### Problem requirements
Please filter the data below down to the lines holding the string "where".

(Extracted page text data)
⟨

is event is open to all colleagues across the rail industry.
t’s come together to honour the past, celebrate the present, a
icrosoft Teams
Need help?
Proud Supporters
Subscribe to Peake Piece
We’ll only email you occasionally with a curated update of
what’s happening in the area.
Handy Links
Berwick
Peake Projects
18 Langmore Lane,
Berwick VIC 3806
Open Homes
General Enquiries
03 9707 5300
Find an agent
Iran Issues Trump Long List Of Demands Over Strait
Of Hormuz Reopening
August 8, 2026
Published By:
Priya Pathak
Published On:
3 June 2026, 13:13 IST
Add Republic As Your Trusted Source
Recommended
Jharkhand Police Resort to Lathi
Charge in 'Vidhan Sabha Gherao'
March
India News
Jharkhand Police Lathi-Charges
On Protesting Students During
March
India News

⟩
⟨

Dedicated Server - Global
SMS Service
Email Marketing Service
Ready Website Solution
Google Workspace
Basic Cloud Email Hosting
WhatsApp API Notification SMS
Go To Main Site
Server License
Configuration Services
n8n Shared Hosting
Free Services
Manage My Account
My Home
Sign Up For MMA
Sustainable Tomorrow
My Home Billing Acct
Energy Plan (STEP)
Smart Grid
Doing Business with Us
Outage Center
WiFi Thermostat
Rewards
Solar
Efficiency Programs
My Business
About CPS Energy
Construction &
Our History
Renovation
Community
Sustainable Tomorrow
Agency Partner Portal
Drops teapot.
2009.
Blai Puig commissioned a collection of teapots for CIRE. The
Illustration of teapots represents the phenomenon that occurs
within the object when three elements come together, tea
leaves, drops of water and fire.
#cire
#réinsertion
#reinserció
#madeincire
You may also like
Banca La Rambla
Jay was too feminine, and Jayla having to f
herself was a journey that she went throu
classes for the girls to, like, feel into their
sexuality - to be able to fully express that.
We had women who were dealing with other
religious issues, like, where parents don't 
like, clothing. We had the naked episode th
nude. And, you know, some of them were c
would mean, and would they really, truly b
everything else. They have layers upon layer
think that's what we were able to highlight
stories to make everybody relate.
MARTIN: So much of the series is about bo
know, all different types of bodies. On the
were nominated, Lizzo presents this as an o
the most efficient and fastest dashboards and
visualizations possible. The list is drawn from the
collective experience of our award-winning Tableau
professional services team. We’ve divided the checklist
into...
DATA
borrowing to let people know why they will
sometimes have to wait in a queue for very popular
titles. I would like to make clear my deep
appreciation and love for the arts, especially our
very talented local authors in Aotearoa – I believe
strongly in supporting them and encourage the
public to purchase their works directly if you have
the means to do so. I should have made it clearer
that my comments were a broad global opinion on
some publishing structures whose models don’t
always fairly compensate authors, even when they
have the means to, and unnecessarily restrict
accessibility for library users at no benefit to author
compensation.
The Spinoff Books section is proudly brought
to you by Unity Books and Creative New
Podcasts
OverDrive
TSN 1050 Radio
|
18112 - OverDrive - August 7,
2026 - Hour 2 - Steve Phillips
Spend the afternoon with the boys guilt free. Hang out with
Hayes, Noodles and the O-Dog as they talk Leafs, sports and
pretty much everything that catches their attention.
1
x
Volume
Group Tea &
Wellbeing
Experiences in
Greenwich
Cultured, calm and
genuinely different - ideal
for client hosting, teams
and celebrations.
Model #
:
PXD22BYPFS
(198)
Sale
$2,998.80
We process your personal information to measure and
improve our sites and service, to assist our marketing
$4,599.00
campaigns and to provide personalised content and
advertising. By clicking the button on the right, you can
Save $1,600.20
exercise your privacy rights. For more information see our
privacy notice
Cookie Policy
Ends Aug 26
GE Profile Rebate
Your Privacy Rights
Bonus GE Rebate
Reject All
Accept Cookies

⟩
⟨

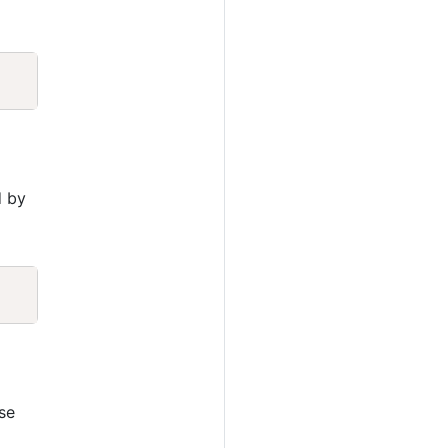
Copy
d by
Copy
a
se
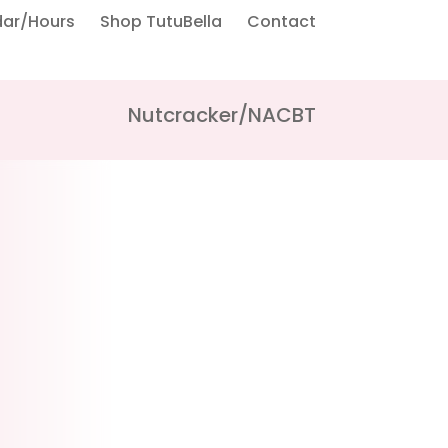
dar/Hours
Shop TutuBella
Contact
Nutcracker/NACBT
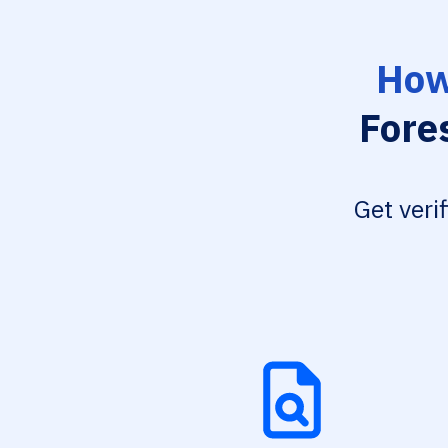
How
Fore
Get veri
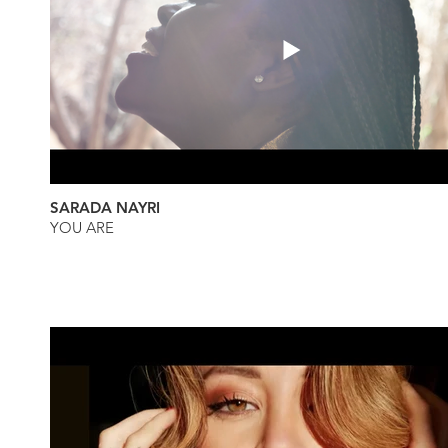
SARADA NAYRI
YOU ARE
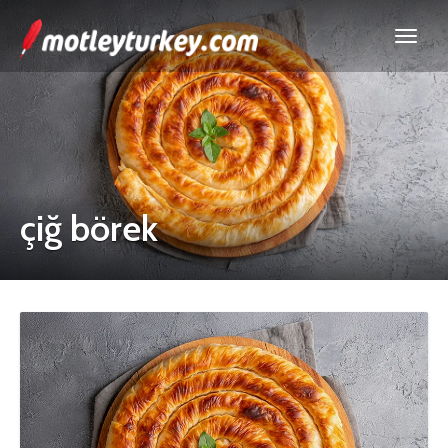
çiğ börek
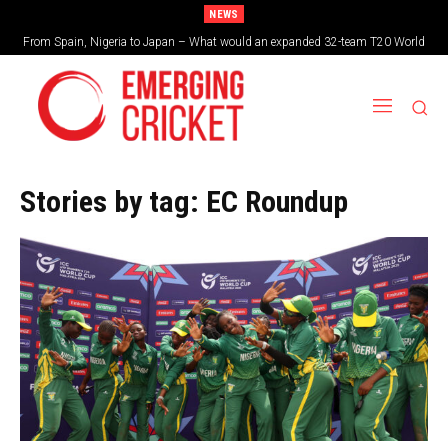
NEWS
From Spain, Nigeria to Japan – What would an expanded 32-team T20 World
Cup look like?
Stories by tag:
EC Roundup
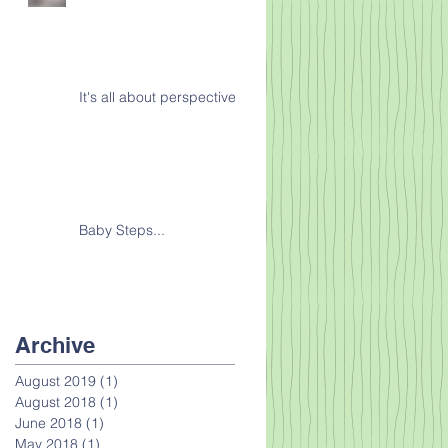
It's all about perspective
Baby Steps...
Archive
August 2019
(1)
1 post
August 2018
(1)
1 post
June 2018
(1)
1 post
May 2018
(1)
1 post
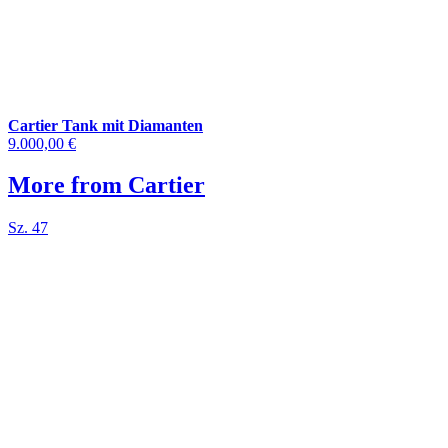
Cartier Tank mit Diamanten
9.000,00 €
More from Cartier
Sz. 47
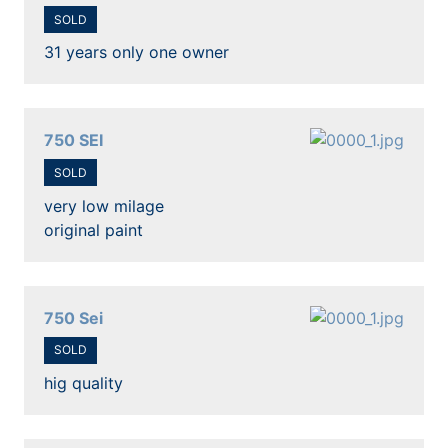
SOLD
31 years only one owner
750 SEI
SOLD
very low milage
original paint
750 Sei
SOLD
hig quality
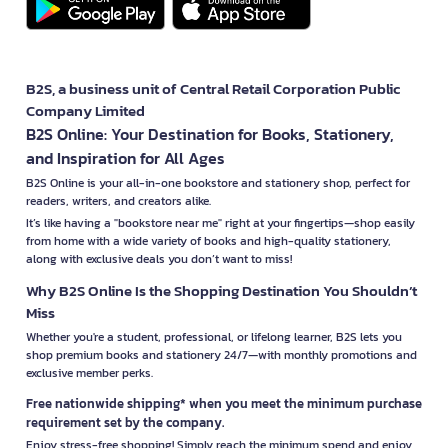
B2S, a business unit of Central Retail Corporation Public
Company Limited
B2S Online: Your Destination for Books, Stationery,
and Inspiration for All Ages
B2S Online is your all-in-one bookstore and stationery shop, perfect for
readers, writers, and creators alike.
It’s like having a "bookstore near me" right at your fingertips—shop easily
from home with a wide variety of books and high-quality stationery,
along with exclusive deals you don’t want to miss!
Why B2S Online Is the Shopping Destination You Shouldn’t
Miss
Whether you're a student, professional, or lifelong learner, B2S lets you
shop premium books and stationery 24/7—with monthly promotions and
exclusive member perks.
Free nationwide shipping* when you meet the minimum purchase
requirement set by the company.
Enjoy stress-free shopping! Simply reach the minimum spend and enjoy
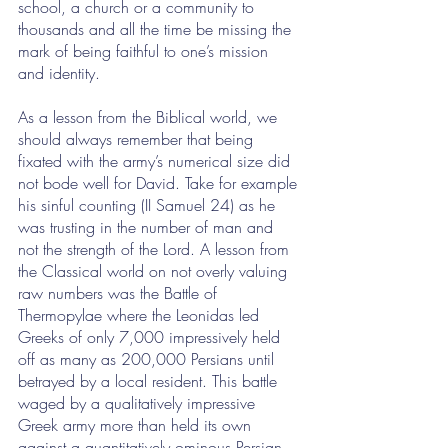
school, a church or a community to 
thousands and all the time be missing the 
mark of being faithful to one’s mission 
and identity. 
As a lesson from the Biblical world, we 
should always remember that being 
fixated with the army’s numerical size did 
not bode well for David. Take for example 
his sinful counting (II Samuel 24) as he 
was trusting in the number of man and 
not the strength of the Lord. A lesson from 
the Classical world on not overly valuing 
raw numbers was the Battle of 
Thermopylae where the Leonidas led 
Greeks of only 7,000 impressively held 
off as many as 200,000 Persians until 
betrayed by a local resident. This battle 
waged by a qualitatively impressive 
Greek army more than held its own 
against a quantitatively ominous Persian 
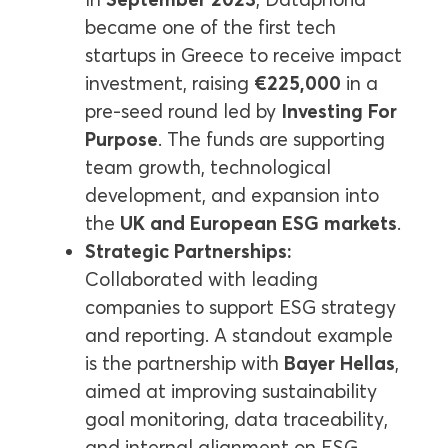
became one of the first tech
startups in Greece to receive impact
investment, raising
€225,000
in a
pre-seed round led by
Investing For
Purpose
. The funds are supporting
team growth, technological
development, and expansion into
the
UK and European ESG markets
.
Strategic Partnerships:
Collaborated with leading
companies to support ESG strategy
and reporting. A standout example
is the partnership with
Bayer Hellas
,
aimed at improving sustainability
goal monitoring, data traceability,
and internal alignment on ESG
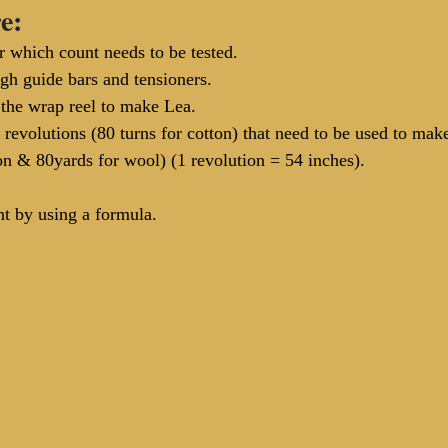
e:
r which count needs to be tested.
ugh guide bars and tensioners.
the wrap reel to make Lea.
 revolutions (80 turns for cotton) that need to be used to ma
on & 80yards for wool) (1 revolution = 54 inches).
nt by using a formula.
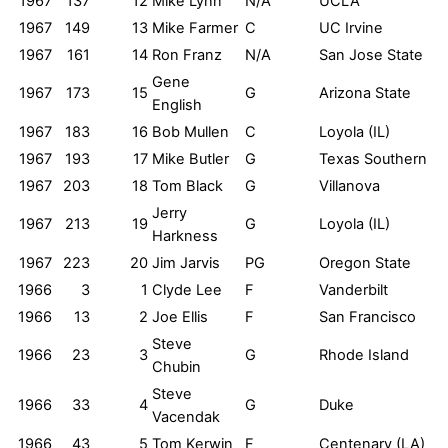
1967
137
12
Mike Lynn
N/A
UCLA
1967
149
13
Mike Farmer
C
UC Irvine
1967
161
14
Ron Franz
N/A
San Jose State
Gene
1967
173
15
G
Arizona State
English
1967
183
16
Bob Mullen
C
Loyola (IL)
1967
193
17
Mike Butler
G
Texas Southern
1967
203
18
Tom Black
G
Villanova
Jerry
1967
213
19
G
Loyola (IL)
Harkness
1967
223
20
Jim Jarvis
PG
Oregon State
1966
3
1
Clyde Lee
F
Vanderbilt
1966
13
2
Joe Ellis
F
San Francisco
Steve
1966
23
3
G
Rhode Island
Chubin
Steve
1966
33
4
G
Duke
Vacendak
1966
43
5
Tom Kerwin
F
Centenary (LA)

⟩

### Solution
religious issues, like, where parents don't 
Thermopylae where the Leonidas led 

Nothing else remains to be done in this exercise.